More broadly, politicians of all persuasions would need to follow the examples of Robert Menzies and Gough Whitlam, prime ministers who valued the nation’s universities and funded them accordingly. The last thing universities currently need is more under-funded places. They need existing places funded at a substantially higher level, one that would support student-to-staff ratios comparable to those in First World universities, and that would allow declining core disciplines like Mathematics, Economics and Physics, as well as Literature and Languages, to be staffed at sustainable levels. Such funding might also encourage Australian universities finally to accept their responsibility to reach out to the reading public by teaching, researching and conserving our national literature. 

Tony Hassall, who has written books on the novelists Randolph Stow, Henry Fielding and Peter Carey, is Emeritus Professor of English Literature at James Cook University, and Honorary Professor in the School of English, Media Studies and Art History at the University of Queensland.



[1] “Lost for Words,” The Weekend Australian Review, 2-3 December 2006, pp.4-6. See also Rosemary Neill, “Universities cold shoulder our literature,” The Australian, 4 June 2007, p.8.

[2] See Australian Author, 39:1 (April 2007), pp.20-27. See also Laurie Hergenhan’s alternative assessment of the decline of Australian literary studies in university courses, Australian Author, 39.2 (August 2007), p.30.

[3] Geoffrey Dutton, Snow on the Saltbush (Ringwood: Viking, 1984), p.18.

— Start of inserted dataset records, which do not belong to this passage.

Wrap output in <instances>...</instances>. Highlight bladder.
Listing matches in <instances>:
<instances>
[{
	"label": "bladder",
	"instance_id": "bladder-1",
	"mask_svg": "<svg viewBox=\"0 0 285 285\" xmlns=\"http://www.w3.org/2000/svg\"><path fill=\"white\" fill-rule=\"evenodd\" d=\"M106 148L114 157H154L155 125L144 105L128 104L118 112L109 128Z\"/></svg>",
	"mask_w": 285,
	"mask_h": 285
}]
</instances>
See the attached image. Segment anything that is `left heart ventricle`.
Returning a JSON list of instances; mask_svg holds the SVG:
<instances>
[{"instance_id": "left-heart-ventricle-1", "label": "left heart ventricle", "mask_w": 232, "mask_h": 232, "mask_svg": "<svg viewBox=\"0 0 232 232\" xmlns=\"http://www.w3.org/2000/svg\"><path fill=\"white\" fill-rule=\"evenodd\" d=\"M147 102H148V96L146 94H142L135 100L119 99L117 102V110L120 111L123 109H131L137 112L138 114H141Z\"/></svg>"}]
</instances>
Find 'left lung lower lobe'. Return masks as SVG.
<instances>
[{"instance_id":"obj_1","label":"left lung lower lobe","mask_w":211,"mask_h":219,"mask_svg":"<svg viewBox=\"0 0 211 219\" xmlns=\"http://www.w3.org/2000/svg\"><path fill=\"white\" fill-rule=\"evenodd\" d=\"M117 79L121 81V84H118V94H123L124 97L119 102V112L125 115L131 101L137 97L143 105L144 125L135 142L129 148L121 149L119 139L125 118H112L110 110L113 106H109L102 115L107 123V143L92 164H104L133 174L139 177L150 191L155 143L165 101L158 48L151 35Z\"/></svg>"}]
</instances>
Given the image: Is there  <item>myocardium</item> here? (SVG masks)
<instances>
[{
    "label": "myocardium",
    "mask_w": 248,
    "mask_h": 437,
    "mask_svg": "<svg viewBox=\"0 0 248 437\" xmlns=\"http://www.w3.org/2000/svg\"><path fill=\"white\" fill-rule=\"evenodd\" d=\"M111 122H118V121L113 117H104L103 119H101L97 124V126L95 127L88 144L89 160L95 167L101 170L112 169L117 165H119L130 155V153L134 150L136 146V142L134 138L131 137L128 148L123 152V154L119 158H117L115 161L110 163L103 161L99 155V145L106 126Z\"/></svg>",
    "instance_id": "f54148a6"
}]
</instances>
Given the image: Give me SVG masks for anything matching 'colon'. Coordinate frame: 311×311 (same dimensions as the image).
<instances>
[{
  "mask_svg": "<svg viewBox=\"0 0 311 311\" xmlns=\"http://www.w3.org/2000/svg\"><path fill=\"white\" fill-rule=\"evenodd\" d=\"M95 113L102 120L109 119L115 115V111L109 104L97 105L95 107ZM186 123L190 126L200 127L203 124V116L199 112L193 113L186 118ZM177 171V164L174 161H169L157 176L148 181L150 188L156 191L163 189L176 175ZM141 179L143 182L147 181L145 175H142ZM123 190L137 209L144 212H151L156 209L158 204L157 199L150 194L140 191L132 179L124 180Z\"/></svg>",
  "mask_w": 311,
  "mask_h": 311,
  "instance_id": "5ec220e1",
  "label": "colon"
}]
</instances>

[4] See Ralph Spaulding, “Joyce Eyre and Australian literature at the University of Tasmania,” Australian Literary Studies, 32.4 (2008), pp.463-73.

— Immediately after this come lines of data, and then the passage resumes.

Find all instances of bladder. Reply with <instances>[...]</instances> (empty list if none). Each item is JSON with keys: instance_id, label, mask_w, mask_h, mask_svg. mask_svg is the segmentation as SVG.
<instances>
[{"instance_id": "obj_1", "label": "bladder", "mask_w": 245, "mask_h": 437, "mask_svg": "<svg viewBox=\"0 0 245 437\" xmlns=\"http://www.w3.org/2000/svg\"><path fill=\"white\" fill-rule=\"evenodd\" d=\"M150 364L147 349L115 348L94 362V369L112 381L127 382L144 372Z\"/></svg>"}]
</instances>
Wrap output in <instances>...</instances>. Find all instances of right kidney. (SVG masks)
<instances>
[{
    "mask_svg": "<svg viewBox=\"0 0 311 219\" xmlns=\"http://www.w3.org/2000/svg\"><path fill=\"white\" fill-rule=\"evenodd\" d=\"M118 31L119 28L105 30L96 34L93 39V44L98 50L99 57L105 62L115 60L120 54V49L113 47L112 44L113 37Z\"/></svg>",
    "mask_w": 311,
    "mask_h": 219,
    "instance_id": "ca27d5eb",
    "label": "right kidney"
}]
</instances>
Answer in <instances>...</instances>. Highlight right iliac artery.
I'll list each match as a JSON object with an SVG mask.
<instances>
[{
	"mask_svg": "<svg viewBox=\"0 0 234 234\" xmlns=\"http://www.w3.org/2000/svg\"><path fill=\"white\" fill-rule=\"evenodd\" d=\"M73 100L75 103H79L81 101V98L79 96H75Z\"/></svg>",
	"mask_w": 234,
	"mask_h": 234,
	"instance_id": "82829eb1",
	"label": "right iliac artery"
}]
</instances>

[5] University of California Press, 1971.

[6] See Anthony Hassall,A Much Healthier All-round View,” review of Pacita Alexander and Elizabeth Perkins, A Love Affair With Australian Literature: The Story of Tom Inglis Moore in Australian Book Review, February 2005, p.38.

[7] Julian Meyrick, “The river or the boat,” Griffith Review, 23 (Autumn 2009), 74.

[8] The Australian Higher Education, 30 September 2009, p.28.

[9] For a sceptical account of the value of current Creative Writing courses see Malcolm King, “Sold on a creative impulse,” The Australian Higher Education, 21 October 2009, p.27.

[10] The Australian Higher Education, 21 October 2009, p.27.

[11] Justine Ferrari, “States wary of ‘literary curriculum’” The Australian, 30 September 2009, p.6.

[12] Ibid.

[13] Quoted in Andrew Trounson, “Humanities too shy about marketing their strengths,” The Australian Higher Education, 6 July 2011, p.25.

[14] Drusilla Modjeska, Poppy (Ringwood: Penguin/McPhee Gribble, 1990), p.150. See also Anthony J. Hassall, “Australian Literary Criticism: Future Directions,” Australian Literary Studies, 20 (2001), 88-93.

[15] Diary of a Bad Year (Melbourne: Text, 2007), pp.29-30.

[16] Andrew Trounson, “Standing up for the humanities,” The Australian Higher Education, 29 June 2011, p. 37.

[17] Stephen Matchett, “Uni loses appeal in first year,” The Australian Higher Education, 22 June 2011, p.22.

[18] “Copyright, the market and the survival of Aust Lit,” Overland 196 (Spring 2009), 22.

[19] “Manifesto for the imagination,” Griffith Review 23 (Autumn 2009), 53.